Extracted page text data
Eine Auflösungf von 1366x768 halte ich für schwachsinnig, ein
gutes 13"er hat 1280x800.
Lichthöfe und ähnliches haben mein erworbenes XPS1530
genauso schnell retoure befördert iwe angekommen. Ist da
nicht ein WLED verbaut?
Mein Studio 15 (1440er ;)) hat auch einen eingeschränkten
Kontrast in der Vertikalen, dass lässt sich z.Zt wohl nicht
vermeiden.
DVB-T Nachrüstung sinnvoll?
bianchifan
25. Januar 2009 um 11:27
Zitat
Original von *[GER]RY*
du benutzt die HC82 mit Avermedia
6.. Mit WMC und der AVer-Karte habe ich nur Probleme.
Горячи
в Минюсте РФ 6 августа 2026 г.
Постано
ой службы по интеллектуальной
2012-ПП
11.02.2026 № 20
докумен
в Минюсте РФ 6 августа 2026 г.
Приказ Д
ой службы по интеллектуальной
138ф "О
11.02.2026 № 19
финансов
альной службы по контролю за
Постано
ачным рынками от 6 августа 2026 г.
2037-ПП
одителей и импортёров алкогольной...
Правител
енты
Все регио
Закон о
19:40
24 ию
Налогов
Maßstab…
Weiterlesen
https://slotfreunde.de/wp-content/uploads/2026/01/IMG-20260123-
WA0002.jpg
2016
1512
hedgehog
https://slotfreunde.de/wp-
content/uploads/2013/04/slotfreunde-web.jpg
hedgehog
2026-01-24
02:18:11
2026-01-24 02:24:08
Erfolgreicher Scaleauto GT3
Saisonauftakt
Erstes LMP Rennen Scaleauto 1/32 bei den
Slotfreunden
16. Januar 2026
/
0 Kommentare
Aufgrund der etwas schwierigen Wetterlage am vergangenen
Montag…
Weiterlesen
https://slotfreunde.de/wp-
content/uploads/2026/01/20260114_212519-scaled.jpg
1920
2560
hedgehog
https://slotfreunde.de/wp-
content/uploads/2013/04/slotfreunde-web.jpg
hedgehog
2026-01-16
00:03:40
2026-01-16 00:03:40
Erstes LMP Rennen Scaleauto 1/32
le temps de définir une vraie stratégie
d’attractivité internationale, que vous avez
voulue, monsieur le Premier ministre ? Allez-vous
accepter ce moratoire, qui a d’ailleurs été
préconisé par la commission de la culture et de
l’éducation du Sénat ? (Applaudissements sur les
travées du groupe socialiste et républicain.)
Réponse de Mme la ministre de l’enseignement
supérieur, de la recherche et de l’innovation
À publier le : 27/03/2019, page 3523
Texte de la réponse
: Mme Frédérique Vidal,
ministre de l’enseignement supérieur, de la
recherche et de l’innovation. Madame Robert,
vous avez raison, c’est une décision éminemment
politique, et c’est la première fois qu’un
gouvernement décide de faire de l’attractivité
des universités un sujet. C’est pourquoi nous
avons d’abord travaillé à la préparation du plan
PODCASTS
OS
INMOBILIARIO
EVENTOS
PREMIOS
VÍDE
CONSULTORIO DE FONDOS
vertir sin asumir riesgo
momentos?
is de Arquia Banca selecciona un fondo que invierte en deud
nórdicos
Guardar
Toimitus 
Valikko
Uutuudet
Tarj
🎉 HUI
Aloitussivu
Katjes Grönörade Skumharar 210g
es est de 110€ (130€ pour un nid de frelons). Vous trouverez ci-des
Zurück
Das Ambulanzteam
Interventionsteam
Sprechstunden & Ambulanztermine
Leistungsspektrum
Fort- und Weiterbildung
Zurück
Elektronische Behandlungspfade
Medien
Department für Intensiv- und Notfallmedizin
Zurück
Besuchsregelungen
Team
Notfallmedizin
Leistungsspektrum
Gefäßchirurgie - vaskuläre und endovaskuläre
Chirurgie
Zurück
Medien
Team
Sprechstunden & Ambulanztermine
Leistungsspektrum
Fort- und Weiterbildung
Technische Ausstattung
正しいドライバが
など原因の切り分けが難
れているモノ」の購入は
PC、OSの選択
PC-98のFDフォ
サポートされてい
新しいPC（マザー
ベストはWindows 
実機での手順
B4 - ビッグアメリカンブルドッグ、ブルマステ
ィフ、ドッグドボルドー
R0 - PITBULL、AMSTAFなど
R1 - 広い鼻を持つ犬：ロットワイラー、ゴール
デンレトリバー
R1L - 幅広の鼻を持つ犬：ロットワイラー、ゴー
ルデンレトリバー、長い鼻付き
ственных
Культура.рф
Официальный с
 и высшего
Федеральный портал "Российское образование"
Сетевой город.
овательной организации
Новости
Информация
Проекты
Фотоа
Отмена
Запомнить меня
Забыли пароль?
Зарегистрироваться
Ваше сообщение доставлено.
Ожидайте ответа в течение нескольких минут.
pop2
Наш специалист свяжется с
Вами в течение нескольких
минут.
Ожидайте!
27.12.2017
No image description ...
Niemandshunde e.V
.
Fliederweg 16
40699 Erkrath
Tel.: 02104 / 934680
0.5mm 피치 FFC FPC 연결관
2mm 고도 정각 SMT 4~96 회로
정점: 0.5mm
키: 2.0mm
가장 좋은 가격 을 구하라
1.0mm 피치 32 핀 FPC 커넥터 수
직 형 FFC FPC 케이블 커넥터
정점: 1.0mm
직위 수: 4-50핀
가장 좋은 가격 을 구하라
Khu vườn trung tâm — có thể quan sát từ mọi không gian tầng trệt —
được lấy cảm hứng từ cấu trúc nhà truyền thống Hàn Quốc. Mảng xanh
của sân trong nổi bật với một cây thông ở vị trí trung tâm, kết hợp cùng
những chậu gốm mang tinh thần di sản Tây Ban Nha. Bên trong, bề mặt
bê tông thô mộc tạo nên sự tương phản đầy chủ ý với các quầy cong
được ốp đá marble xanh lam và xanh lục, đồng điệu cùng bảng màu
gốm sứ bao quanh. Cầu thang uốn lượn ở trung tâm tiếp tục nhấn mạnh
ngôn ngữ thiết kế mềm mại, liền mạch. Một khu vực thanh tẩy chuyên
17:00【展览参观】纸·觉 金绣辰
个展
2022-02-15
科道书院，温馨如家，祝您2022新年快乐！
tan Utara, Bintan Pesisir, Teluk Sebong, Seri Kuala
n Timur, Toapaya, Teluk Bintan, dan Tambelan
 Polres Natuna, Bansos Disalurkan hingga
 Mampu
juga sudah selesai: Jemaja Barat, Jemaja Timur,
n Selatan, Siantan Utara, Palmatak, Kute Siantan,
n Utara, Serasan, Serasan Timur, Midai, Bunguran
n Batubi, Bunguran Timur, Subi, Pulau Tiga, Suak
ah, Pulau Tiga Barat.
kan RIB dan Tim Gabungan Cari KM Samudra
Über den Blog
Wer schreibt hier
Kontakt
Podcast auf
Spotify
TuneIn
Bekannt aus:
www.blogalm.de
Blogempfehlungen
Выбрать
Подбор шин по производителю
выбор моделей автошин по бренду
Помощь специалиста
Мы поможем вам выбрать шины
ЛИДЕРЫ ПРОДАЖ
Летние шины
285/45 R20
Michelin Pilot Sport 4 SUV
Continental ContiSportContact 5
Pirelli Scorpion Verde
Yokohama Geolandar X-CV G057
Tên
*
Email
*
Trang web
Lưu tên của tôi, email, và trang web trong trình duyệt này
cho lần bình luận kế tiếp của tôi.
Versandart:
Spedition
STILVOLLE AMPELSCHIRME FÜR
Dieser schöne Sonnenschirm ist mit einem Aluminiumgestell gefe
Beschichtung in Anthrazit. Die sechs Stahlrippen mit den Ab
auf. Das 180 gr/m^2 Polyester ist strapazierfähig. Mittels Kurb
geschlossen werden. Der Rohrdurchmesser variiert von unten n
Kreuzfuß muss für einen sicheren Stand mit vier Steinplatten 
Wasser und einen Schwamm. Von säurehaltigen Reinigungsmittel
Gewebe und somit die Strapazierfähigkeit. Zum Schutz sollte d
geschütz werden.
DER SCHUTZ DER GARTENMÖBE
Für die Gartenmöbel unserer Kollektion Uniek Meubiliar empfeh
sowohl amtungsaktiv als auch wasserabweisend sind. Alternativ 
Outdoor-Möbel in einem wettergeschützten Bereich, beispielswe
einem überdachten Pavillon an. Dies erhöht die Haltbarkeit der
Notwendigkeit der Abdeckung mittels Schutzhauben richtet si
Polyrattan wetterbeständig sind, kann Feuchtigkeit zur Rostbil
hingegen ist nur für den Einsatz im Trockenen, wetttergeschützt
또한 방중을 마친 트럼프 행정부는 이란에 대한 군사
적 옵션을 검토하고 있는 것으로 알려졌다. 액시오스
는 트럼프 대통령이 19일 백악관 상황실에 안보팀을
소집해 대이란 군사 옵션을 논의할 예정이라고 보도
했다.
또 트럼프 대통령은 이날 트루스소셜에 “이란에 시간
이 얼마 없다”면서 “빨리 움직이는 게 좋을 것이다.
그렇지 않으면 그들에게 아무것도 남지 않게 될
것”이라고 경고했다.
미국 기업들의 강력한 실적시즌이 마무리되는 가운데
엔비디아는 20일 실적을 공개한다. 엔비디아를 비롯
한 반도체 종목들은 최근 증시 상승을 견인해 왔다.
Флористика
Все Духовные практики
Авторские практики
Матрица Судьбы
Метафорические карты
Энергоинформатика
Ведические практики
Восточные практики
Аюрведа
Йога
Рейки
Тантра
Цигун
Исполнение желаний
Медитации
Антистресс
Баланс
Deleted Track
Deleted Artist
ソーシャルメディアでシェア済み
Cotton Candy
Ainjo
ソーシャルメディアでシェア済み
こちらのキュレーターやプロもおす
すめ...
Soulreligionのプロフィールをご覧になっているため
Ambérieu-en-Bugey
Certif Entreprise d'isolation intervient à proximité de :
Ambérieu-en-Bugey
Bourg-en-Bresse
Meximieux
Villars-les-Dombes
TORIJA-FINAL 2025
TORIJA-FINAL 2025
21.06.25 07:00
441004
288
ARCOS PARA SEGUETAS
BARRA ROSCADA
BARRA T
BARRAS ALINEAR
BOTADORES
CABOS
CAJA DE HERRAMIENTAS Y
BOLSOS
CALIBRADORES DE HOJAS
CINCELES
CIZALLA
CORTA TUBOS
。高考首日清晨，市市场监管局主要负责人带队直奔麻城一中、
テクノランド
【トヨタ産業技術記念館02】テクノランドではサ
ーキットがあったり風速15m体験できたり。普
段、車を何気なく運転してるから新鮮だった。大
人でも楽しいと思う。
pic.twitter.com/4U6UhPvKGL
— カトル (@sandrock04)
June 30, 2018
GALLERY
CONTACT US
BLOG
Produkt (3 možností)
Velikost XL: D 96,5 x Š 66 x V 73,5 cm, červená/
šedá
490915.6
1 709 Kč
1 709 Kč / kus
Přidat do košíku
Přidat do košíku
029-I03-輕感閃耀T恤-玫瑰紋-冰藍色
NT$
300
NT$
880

- [Work required]
Restate word for word the lines of the data above, starting at the line containing "Wasser und einen" and ending at the line containing "Für die Gartenmöbel", both included, and nothing more.

- [Answer to the problem]
Wasser und einen Schwamm. Von säurehaltigen Reinigungsmittel
Gewebe und somit die Strapazierfähigkeit. Zum Schutz sollte d
geschütz werden.
DER SCHUTZ DER GARTENMÖBE
Für die Gartenmöbel unserer Kollektion Uniek Meubiliar empfeh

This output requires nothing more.